Extract (verified JSON)

Verified structured extraction

Pull structured fields out of your sources where every field value is a verbatim substring of a source — or null. Deterministic, no LLM judge. Unlike schema validators (which check the shape of JSON), this checks each field’s value is actually grounded.

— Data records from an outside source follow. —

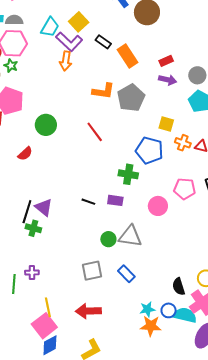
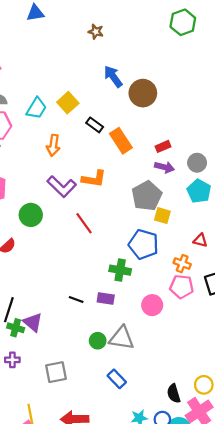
purple L-shape: (69, 42) -> (62, 186), moved
gray pentagon: (131, 98) -> (147, 196), moved
orange cross: (183, 143) -> (182, 264), moved
purple triangle: (44, 207) -> (33, 322), moved
gray square: (92, 271) -> (56, 372), moved
purple cross: (32, 273) -> (12, 360), moved

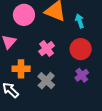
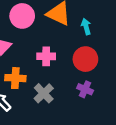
pink cross: (47, 49) -> (46, 56), turned 35
purple cross: (82, 75) -> (85, 89), turned -32

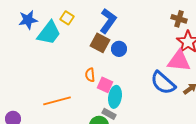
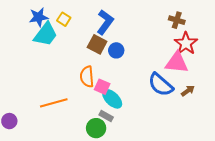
blue star: (28, 20) -> (39, 17), moved
orange semicircle: (90, 75) -> (87, 77), size x1.5
cyan ellipse: (115, 97) -> (112, 99), turned -55

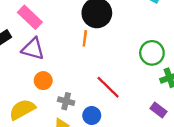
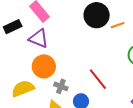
orange line: (85, 38) -> (118, 25), moved, turned 56
orange circle: (43, 81) -> (44, 66), size x1.5

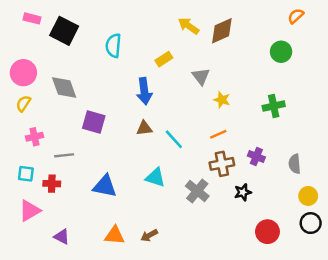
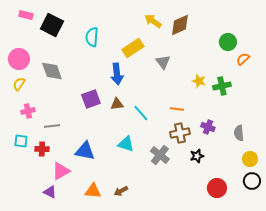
orange semicircle: (296, 16) -> (243, 59), moved
yellow rectangle: (164, 59) -> (133, 48), size x1.5
yellow star: (222, 100) -> (199, 81), moved
purple square: (94, 122) -> (91, 99), moved, turned -36
orange line: (218, 134) -> (177, 109), turned 32
pink triangle: (30, 211) -> (61, 171), moved

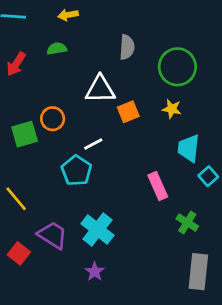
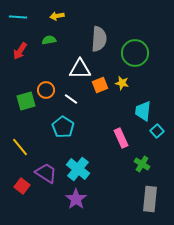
gray semicircle: (127, 47) -> (99, 39), size x1.4
yellow star: (172, 109) -> (122, 83), moved
white line: (93, 144) -> (71, 99), moved, turned 64
purple star: (95, 272) -> (76, 199), size x1.5

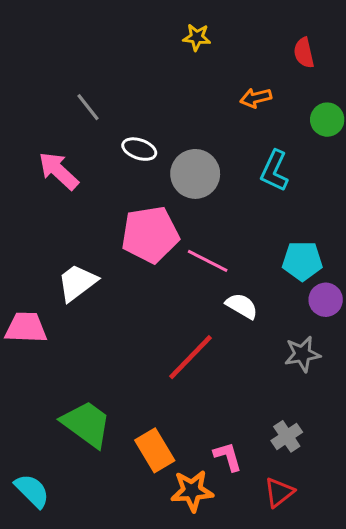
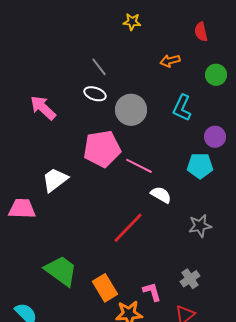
gray line: (88, 107) -> (99, 67), moved
purple circle: (326, 300) -> (215, 137), moved

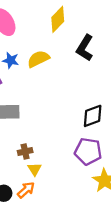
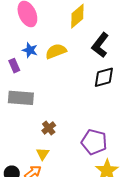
black diamond: (93, 116) -> (104, 77), moved
brown cross: (25, 152) -> (49, 128), moved, turned -32

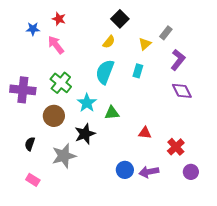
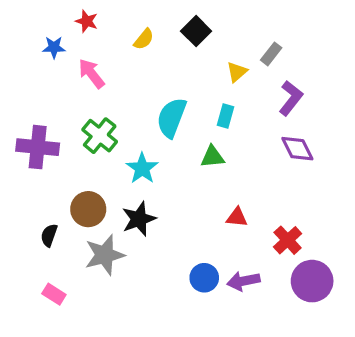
red star: (59, 19) -> (87, 21), moved
yellow semicircle: (109, 42) -> (144, 39), moved
green triangle: (112, 113) -> (212, 157), moved
brown circle: (54, 116) -> (88, 209), moved
purple circle: (191, 172) -> (312, 281), size x1.6

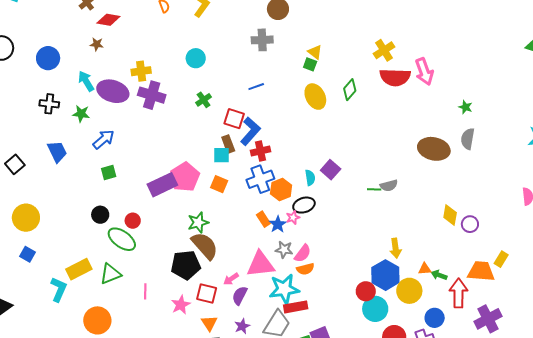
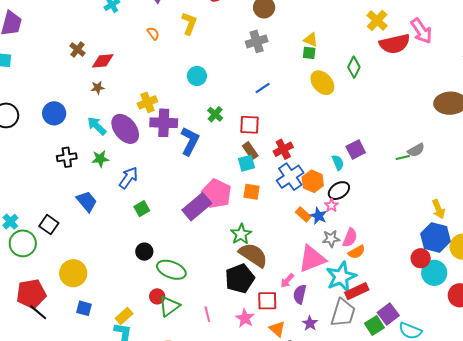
purple ellipse: (113, 91) -> (125, 129), turned 48
blue L-shape: (250, 131) -> (190, 141), moved
purple square: (331, 170) -> (356, 150), turned 36
red circle: (133, 221) -> (157, 296), moved
yellow rectangle: (79, 269) -> (124, 316), moved, size x0.7

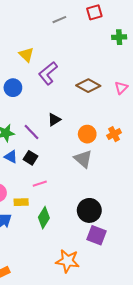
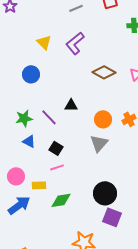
purple L-shape: (48, 73) -> (75, 43), moved
black triangle: (54, 120) -> (71, 105), turned 32
black square: (30, 158) -> (56, 148), moved
gray triangle: (83, 159) -> (99, 143), turned 30
green diamond: (44, 218) -> (61, 200), turned 50

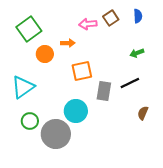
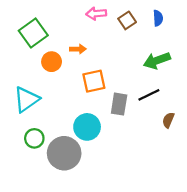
pink arrow: (88, 24) -> (96, 14), moved
green arrow: (137, 53) -> (157, 61), size x1.6
brown semicircle: (143, 113) -> (168, 120), moved

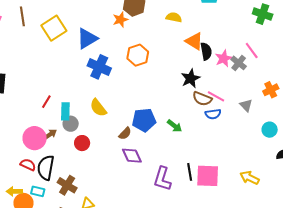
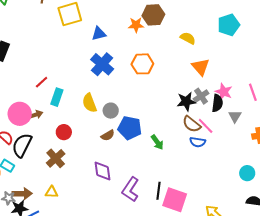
blue triangle: (87, 39) -> (99, 34), size x0.7
black semicircle: (206, 51) -> (217, 103), moved
pink star: (224, 58) -> (224, 92), turned 30
gray cross: (239, 63) -> (201, 96), moved
gray triangle: (246, 105) -> (235, 116), moved
gray circle: (71, 124) -> (111, 111), moved
purple diamond: (132, 156) -> (102, 171), moved
brown cross: (67, 185) -> (56, 158), moved

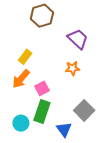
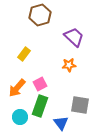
orange arrow: (21, 79) -> (17, 88), moved
gray square: (84, 110) -> (80, 105), turned -36

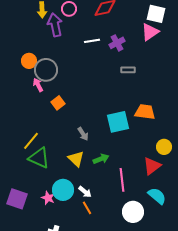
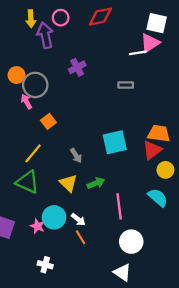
white line: (92, 41) -> (138, 53), moved
purple cross: (117, 43) -> (77, 67), moved
orange trapezoid: (145, 112) -> (159, 133), moved
yellow line: (31, 141) -> (33, 153), moved
red triangle: (152, 166) -> (152, 150), moved
cyan semicircle: (157, 196) -> (158, 197), moved

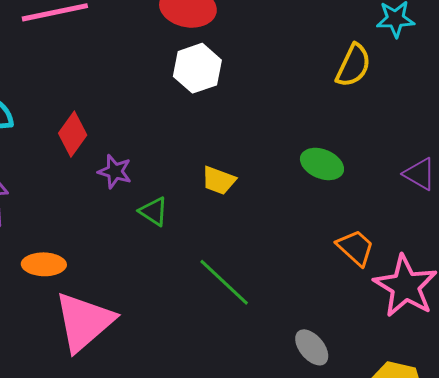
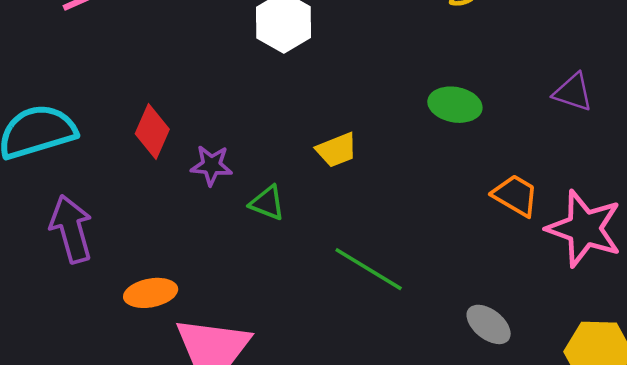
yellow trapezoid: (219, 180) -> (337, 150), turned -30

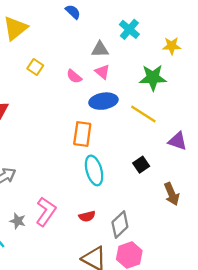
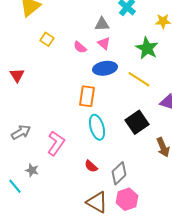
green star: (153, 78) -> (147, 48), turned 30
black square: (141, 165) -> (137, 122), size x1.6
pink L-shape: (46, 212) -> (56, 143), moved
red semicircle: (87, 216) -> (91, 166), turned 56

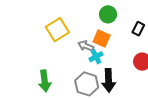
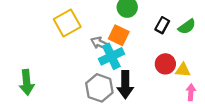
cyan cross: (96, 57) -> (111, 56), size x1.5
green arrow: (45, 81) -> (27, 82), moved

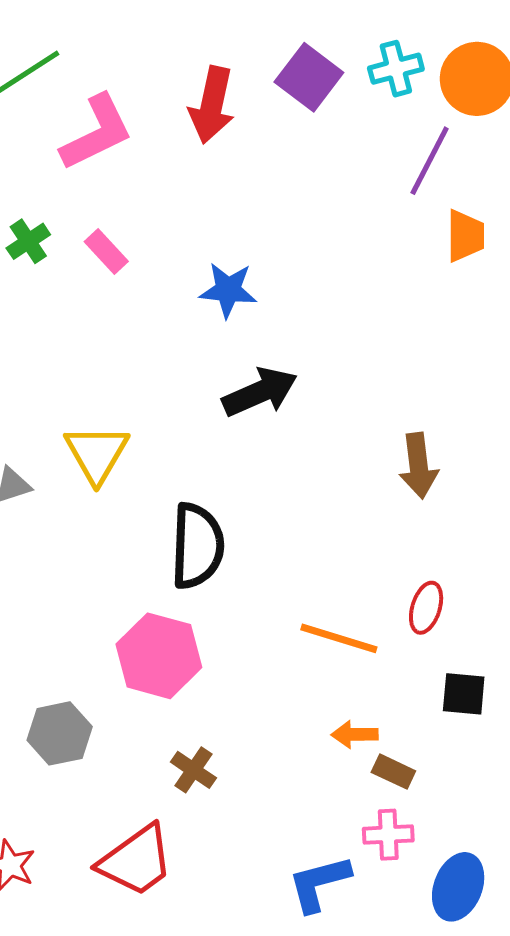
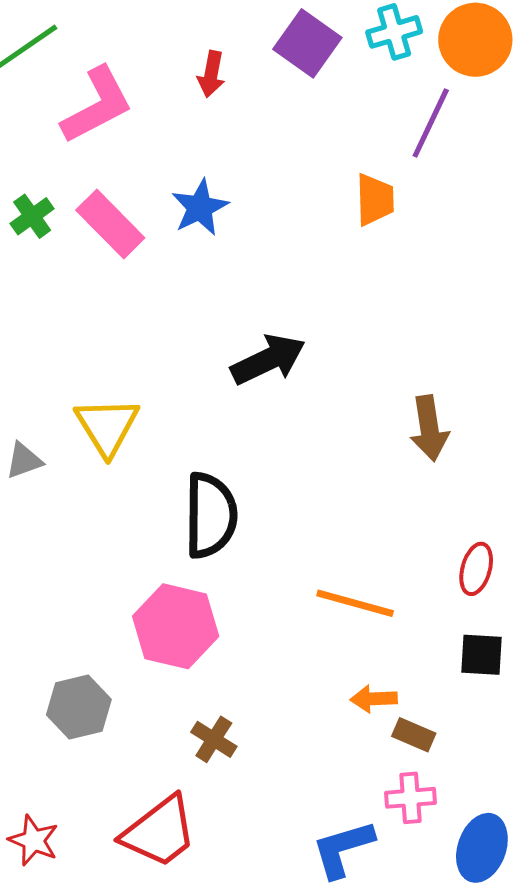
red arrow: (212, 105) -> (211, 74), size x0.6
orange trapezoid: (465, 236) -> (375, 200), moved
pink rectangle: (106, 252) -> (110, 224), size x1.5
blue star: (228, 290) -> (200, 207), moved, turned -30
red ellipse: (426, 608) -> (476, 569), moved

  • SDK: mx.verified.extract(params)
  • HTTP: POST https://api.maxmodel.com/v1/verified/extract

SDK

const r = await mx.verified.extract({
  model: 'gpt-5.5-pro',
  sources: [
    { id: 'pricing.md', text: 'The Pro plan costs $29/month and includes 50 seats.' },
    { id: 'sla.md', text: 'Uptime SLA is 99.9%. Support responds within 24 hours.' },
  ],
  schema: {
    price: 'the monthly price of the Pro plan',
    sla: 'the uptime SLA percentage',
    ceo: 'the name of the CEO',
  },
})
 
r.fields.price // { value: '$29/month', source: 'pricing.md', range: [19, 28], grounded: true }
r.fields.ceo   // { value: null, grounded: false, reason: 'not_found' }  ← not in the sources
r.coverage     // 0.67  (grounded fields / total fields)
r = mx.verified.extract(model="gpt-5.5-pro", sources=[...], schema={
    "price": "the monthly price", "ceo": "the CEO name",
})
r.fields["price"].value      # "$29/month"
r.fields["price"].source     # "pricing.md"
r.fields["ceo"].grounded     # False  (reason: "not_found")
r.coverage

Request / response (HTTP)

// POST /v1/verified/extract
{ "model": "gpt-5.5-pro", "mode": "strict",
  "sources": [ { "id": "pricing.md", "text": "..." } ],
  "schema": { "price": "the monthly price", "ceo": "the CEO name" } }
{ "id": "ext_...", "model": "gpt-5.5-pro",
  "fields": {
    "price": { "value": "$29/month", "source": "pricing.md", "range": [19, 28], "grounded": true },
    "ceo":   { "value": null, "grounded": false, "reason": "not_found" }
  },
  "coverage": 0.5,
  "usage": { "prompt_tokens": 120, "completion_tokens": 30, "total_tokens": 150, "model_calls": 1 } }

How it works

The model is asked to return each field as an exact substring of a source. Then code checks each value appears verbatim in some source (the same character-for-character match as verified.create, boundary-exact). A value that isn’t found is set to null with reason: 'not_found' — so a hallucinated field can’t slip through with a real-looking value. range is the offset of the match in the cited source, for highlighting.

  • schema is { fieldName: description }. Keep descriptions short and concrete.
  • mode: strict (default) or lenient (tolerates punctuation/case in the match).
  • coverage = grounded fields / total fields.